Sitecore Integration With Kafka ~ Enlighten with Amit

In today’s world there are large number of web properties present in each domain and every web property trying to impress end-users/customers and working on their brand value to become market leader. In any of the case customers are main interaction points.

The end-users/customers will come to your web property to find latest information, and if you are providing irrelevant and non-customer centric data then user will not interact with your web property and will never return.

You can force Customers to return if you are providing personalized experiences based on their journey and serving the content which are updated and not obsolete.

Now a days most of the sites rely on the real time data in terms of feed from third party resources and for this most of the organizations dependent upon scheduled batch jobs because they are not aware about that when latest data will be available.

To get the real time data into the web property we can think of the use of Distributed Messaging System and Event Streaming Engine/Platform called Kafka to capture the data in real-time from many systems who generates the events and those systems can be e.g. customer interactions from some web property, monitoring details, microservices, cloud services or send/receive data from applications.

The Sitecore Experience Platform is flexible enough to integrate with external systems to increase the capabilities of Sitecore usage to achieve the required Business Use.

In this article, we will explore:

What is Kafka?

Useful information about Kafka

Kafka Architecture

Use cases in which we can use Kafka with Sitecore

Secure Kafka Instance

Prerequisite to use the Kafka

How to integrate Sitecore with Kafka?

Sitecore Items

Sitecore Kafka GitHub Solution

What is Kafka?

In usual implementation we will be using Database or any other data sources to capture the response of any event and later we will retrieve the data from these data sources.

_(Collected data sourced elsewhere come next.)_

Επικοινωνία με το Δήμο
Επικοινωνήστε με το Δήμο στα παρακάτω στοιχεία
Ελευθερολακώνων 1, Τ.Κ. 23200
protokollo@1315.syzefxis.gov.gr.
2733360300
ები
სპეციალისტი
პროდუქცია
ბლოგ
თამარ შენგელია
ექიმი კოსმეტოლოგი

If we need to know on which event these responses coming, then it’s difficult to explain/identify without storage of events. An event will occur when some action performed on any object. In this case, it’s not feasible to store the event details with response of any event into data storage instead of that we can store into the form of logs.

In case of Kafka, its being stored in the form of log with state information and event description, which will indicate event orders. And with the help of these logs we can identify which event happened at specific time. These logs can also be scale as per need which not possible in terms of databases which require more resources.

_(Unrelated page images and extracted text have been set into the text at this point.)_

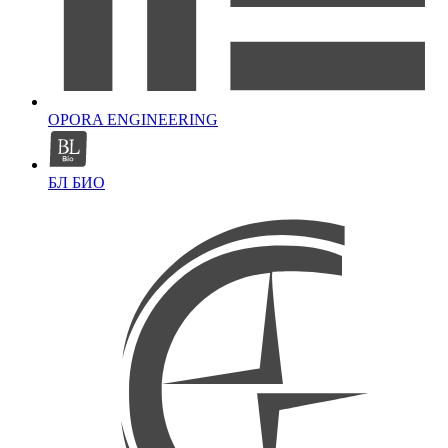
OPORA ENGINEERING
БЛ БИО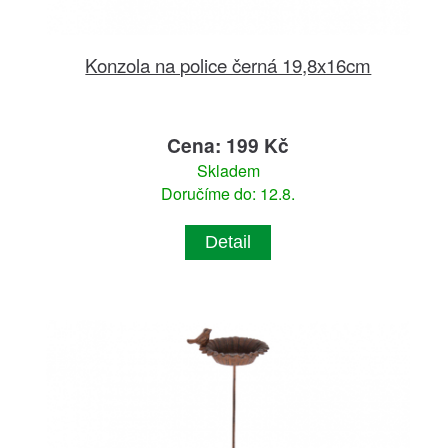
Konzola na police černá 19,8x16cm
Cena: 199 Kč
Skladem
Doručíme do: 12.8.
Detail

In other words, Apache Kafka is an event streaming platform based upon Event-driven Architecture (EDA), where event is data which represent the change in state of data and called as Topics. The Apache Kafka streaming platform can stream events in real-time from one or more sources to one or more destinations.

The real-world examples of events can be a thing happening in the like user add items into the shopping cart, some system adding items into the database, some user modify contact details, etc. and these represents an event with change state and sending notification to system in the form of topics which contains information about specific event.

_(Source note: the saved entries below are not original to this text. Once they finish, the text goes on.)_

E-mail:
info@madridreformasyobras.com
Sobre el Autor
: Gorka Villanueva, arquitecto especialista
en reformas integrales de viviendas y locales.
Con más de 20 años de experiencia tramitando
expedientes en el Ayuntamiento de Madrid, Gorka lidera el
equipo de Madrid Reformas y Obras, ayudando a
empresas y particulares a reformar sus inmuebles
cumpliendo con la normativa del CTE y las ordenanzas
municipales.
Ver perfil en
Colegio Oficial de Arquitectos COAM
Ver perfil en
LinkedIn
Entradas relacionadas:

These topics stored in distributed systems (with replication) to provide high Availability so that data will be persist in the systems and serve from any of the serves in case of any failure.

Useful information about Kafka

1	Apache Kafka is an open-source event streaming platform
2	It provides extremely high throughput and low latency
3	Entity which store information about object state in Kafka called Topics
4	Topics can be stored and consume by more than one system
5	Topics can be stored for shorter or longer time duration e.g. few hours, or days, or years, or hundreds of years or indefinitely
6	Topics can also be relatively small, or they can be enormous. There is no hard and fast rule or best practices or architectural suggestions about size of topics in Kafka
7	Kafka provides High throughput, Horizontal Scalability, Inbuilt partitioning, Easy and quick replication, High fault tolerance
8	Kafka’s programming model is based on the publish-subscribe pattern
9	With Kafka, publishers send messages to topics, which are named logical channels. A subscriber to a topic receives all the messages published to the topic
10	Kafka based on event-driven architecture, Kafka is used as an event router, and the microservices publish and subscribe to the events
11	In Kaka Platform, producer and consumer are loosely coupled and rely only on topic of interest and message schema
12	Kafka is written in JAVA

Kafka Architecture

The Kafka is distributed environment based on Event-driven Architecture (EDA) and consists of a cluster of servers.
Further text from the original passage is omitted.